The final architecture

The implementation uses Xilinx’s AXI GPIO IP cores to handle the bus protocol details, while my custom Verilog logic connects these registers to the Control Law module.

This architecture cleanly separates the communication interface (AXI4 + ARM) from the computational logic (Control Law in Verilog). That separation makes the design easier to maintain and lets me focus on optimizing the control algorithm itself rather than debugging glue logic.

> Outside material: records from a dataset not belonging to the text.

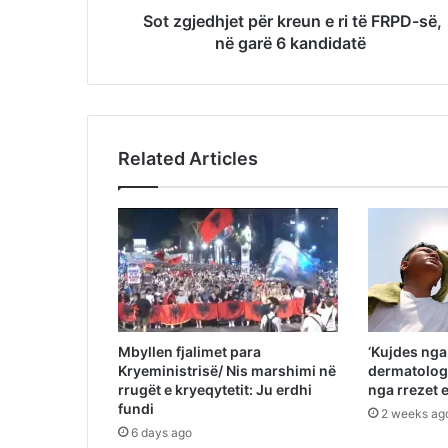
Sot zgjedhjet për kreun e ri të FRPD-së,
në garë 6 kandidatë
Related Articles
Mbyllen fjalimet para
‘Kujdes nga 
Kryeministrisë/ Nis marshimi në
dermatologi
rrugët e kryeqytetit: Ju erdhi
nga rrezet
fundi
2 weeks ag
6 days ago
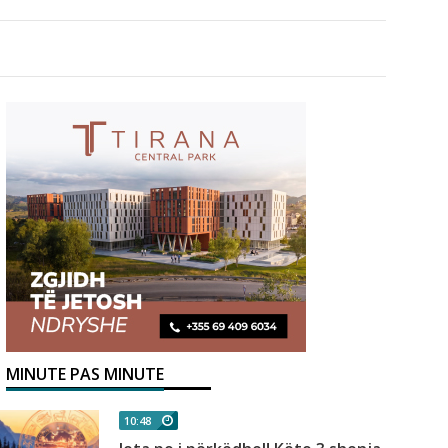
MINUTE PAS MINUTE
10:48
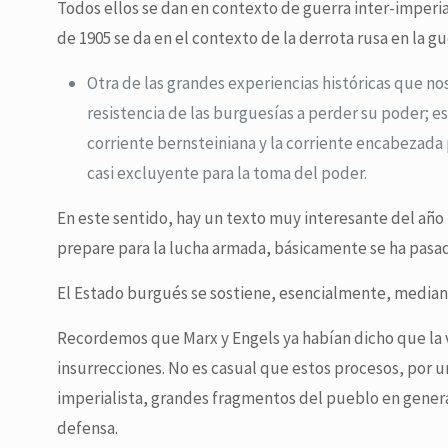
Todos ellos se dan en contexto de guerra inter-imperial
de 1905 se da en el contexto de la derrota rusa en la g
Otra de las grandes experiencias históricas que no
resistencia de las burguesías a perder su poder; 
corriente bernsteiniana y la corriente encabezada
casi excluyente para la toma del poder.
En este sentido, hay un texto muy interesante del año
prepare para la lucha armada, básicamente se ha pasad
El Estado burgués se sostiene, esencialmente, mediant
Recordemos que Marx y Engels ya habían dicho que la vio
insurrecciones. No es casual que estos procesos, por u
imperialista, grandes fragmentos del pueblo en gener
defensa.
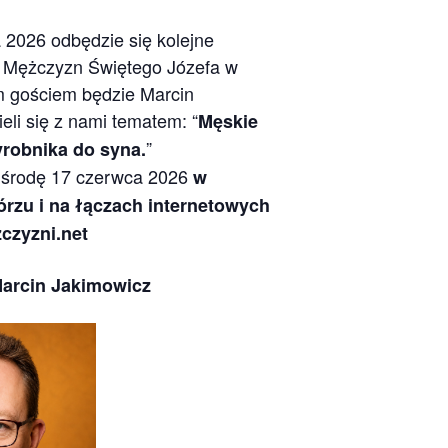
 2026 odbędzie się kolejne
e Mężczyzn Świętego Józefa w
 gościem będzie Marcin
eli się z nami tematem: “
Męskie
”
robnika do syna.
 środę 17 czerwca 2026
w
rzu i na łączach internetowych
czyzni.net
arcin Jakimowicz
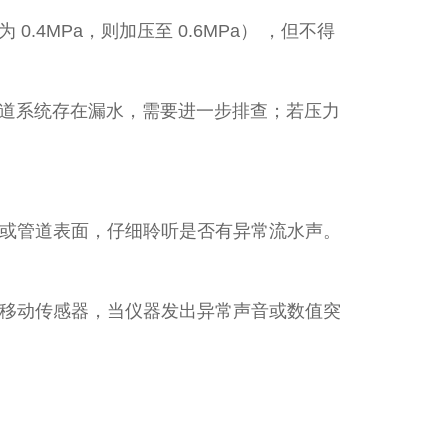
4MPa，则加压至 0.6MPa） ，但不得
明管道系统存在漏水，需要进一步排查；若压力
或管道表面，仔细聆听是否有异常流水声。
移动传感器，当仪器发出异常声音或数值突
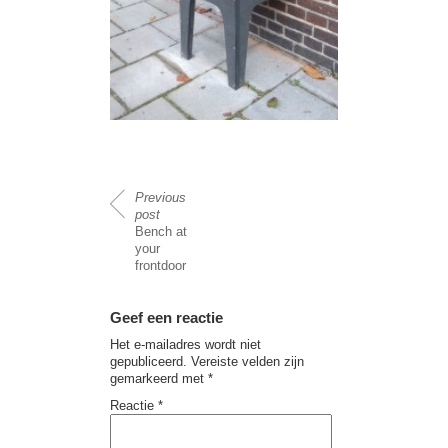
Previous
post
Bench at
your
frontdoor
Geef een reactie
Het e-mailadres wordt niet
gepubliceerd.
Vereiste velden zijn
gemarkeerd met
*
Reactie
*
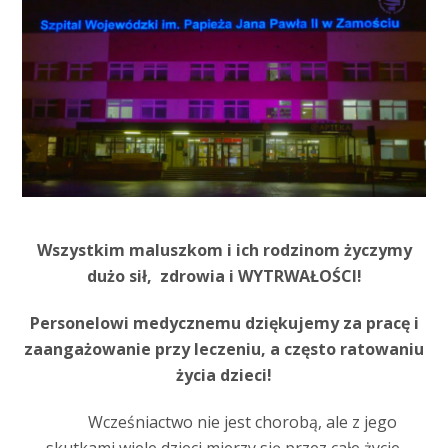
Wszystkim maluszkom i ich rodzinom życzymy
dużo sił, zdrowia i WYTRWAŁOŚCI!
Personelowi medycznemu dziękujemy za pracę i
zaangażowanie przy leczeniu, a często ratowaniu
życia dzieci!
Wcześniactwo nie jest chorobą, ale z jego
skutkami wiele dzieci mierzy się przez całe życie.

You can check a snapshot of the block diagram here

Zynq FPGA setup

4.4 Verification

Here’s the truth: I didn’t perform a formal verification of the AXI4 setup. I took a leap of faith, loaded the bitstream, and assumed it would work on the first try.

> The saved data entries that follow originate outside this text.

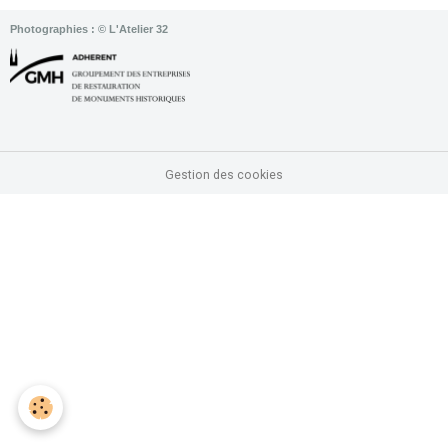
Photographies : © L'Atelier 32
Gestion des cookies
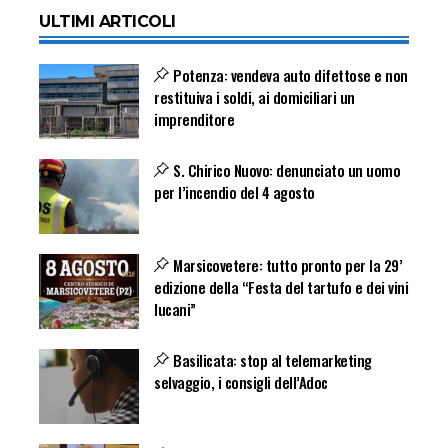
ULTIMI ARTICOLI
Potenza: vendeva auto difettose e non
restituiva i soldi, ai domiciliari un
imprenditore
S. Chirico Nuovo: denunciato un uomo
per l’incendio del 4 agosto
Marsicovetere: tutto pronto per la 29’
edizione della “Festa del tartufo e dei vini
lucani”
Basilicata: stop al telemarketing
selvaggio, i consigli dell’Adoc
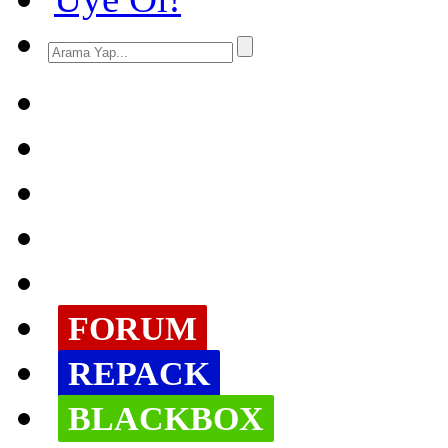
FORUM
REPACK
BLACKBOX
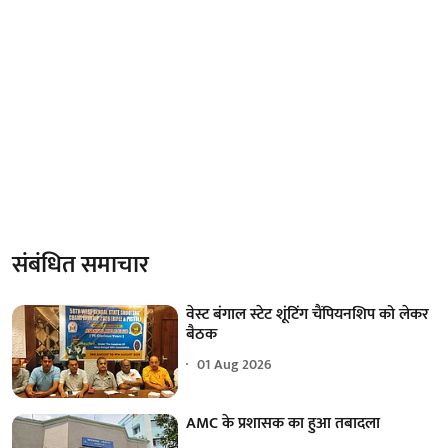
संबंधित समाचार
वेस्ट बंगाल स्टेट शूंटिंग चैंपियनशिप को लेकर
बैठक
01 Aug 2026
AMC के प्रशासक का हुआ तबादला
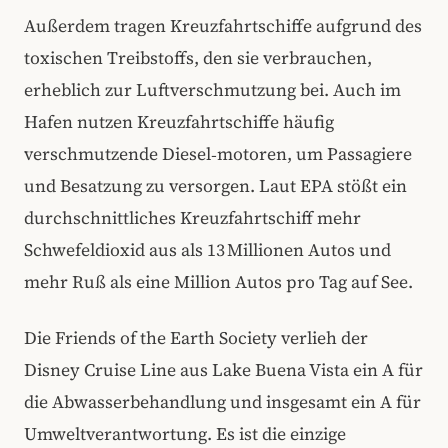
Außerdem tragen Kreuzfahrtschiffe aufgrund des
toxischen Treibstoffs, den sie verbrauchen,
erheblich zur Luftverschmutzung bei. Auch im
Hafen nutzen Kreuzfahrtschiffe häufig
verschmutzende Diesel‑motoren, um Passagiere
und Besatzung zu versorgen. Laut EPA stößt ein
durchschnittliches Kreuzfahrtschiff mehr
Schwefeldioxid aus als 13 Millionen Autos und
mehr Ruß als eine Million Autos pro Tag auf See.
Die Friends of the Earth Society verlieh der
Disney Cruise Line aus Lake Buena Vista ein A für
die Abwasserbehandlung und insgesamt ein A für
Umweltverantwortung. Es ist die einzige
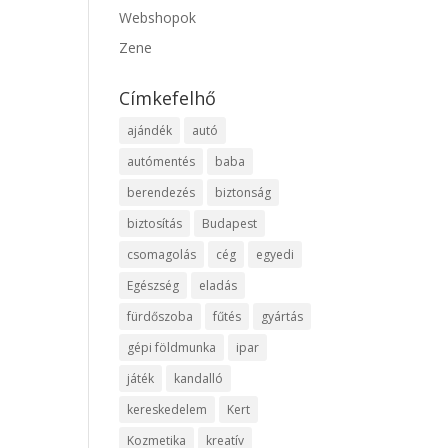
Webshopok
Zene
Címkefelhő
ajándék
autó
autómentés
baba
berendezés
biztonság
biztosítás
Budapest
csomagolás
cég
egyedi
Egészség
eladás
fürdőszoba
fűtés
gyártás
gépi földmunka
ipar
játék
kandalló
kereskedelem
Kert
Kozmetika
kreatív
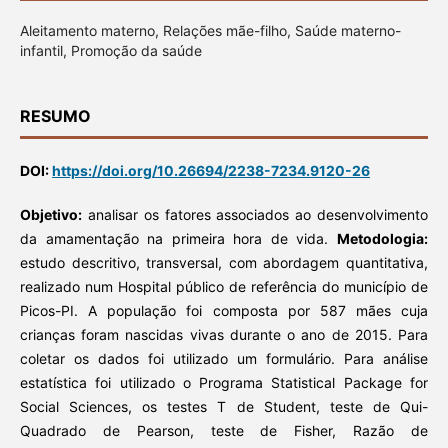
Aleitamento materno, Relações mãe-filho, Saúde materno-
infantil, Promoção da saúde
RESUMO
DOI:
https://doi.org/10.26694/2238-7234.9120-26
Objetivo:
analisar os fatores associados ao desenvolvimento
da amamentação na primeira hora de vida.
Metodologia:
estudo descritivo, transversal, com abordagem quantitativa,
realizado num Hospital público de referência do município de
Picos-PI. A população foi composta por 587 mães cuja
crianças foram nascidas vivas durante o ano de 2015. Para
coletar os dados foi utilizado um formulário. Para análise
estatística foi utilizado o Programa Statistical Package for
Social Sciences, os testes T de Student, teste de Qui-
Quadrado de Pearson, teste de Fisher, Razão de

Surprisingly enough… it did! 🎉

Sometimes you get lucky in FPGA development, and this was one of those rare moments.

5. Simulating: SoC-Based Closed-Loop Simulation with Hardware-in-the-Loop

With the FPGA logic complete and the move to a Zynq SoC, I had to rethink my entire simulation framework. My original setup used Python (scipy + pyserial) on a laptop to solve the oscillator dynamics and exchange data with the FPGA over UART. Once the design moved onto the SoC, that architecture no longer made sense.

Instead, I rewrote the simulation to run directly on the SoC, using Python to integrate the Landau oscillator equations and the AXI4 interface to communicate with the FPGA fabric in real time.

  • At each timestep, Python writes the state variables (a1, a2) into memory-mapped AXI4 registers.
  • The FPGA fabric applies the control law and produces the control signal b(a1, a2).
  • Python reads the result back through AXI4 and feeds it into the next integration step.

This setup creates a closed-loop hardware-in-the-loop experiment that is now fully self-contained in the SoC. No UART framing, no serial bottlenecks, and no need for multithreaded hacks—just fast, direct memory-mapped communication.

While I lost the convenience of scipy.integrate.solve_ivp, I implemented my own simple integrator in Python (Euler and RK-style methods) to keep the loop running in real time. The tradeoff was worth it: the simulation is leaner, runs directly inside the SoC, and interacts seamlessly with the FPGA logic on every step.

The end result:

The real end result

After several iterations — and heavily building on Isaac’s original implementation — I settled on the following control law:

\[b = 4.88419 \cdot \frac{\sin(a_1) + a_1 - a_2}{0.67255}\]

Since I wanted to avoid using an FPU on the FPGA, I expanded the sine term using a Taylor polynomial.
To keep resource usage low, I truncated it at the second non-linear term:

\[b \approx 7.26219\;\Bigg(2a_1 \;-\; \frac{a_1^3}{6} \;+\; \frac{a_1^5}{120} \;-\; a_2\Bigg)\]

This approximation was then ported to fixed-point arithmetic.
You can see the final Verilog implementation here

And with this controller in place, the FPGA successfully stabilizes the system:

FPGA Controlling

From the phase portrait we observe that both \(a_1\) and \(a_2\) converge to zero and remain there — confirming that the controller is effective.

Below are the reference results from HyGO [1].
The pink curve is the target behavior I should obtain.
However, my implementation deviates from it, likely due to numerical issues introduced by:

  1. fixed-point arithmetic, and
  2. the limited-order Taylor approximation of the sine function.

Hygo

6. Future developments

Looking ahead, my next efforts will be centered on bringing reinforcement learning (RL) into the FPGA. The ultimate goal is to move beyond fixed control laws and enable the hardware to both train and run inference directly in real time. This opens the door to adaptive controllers that can learn and optimize while the system is operating, something especially powerful for active flow control.

In parallel, I plan to extend the simulations toward real CFD calculations. The idea is to start with simplified CFD models and progressively scale up in complexity, always keeping the FPGA in the loop. This combination of RL on hardware and CFD-based environments will push the setup closer to the long-term vision of my PhD: a hardware-in-the-loop digital twin capable of experimenting with flow control strategies under realistic aerodynamic conditions.

References

  1. Robledo Martin, I. (2025). HyGO: A Python toolbox for Hybrid Genetic Optimization.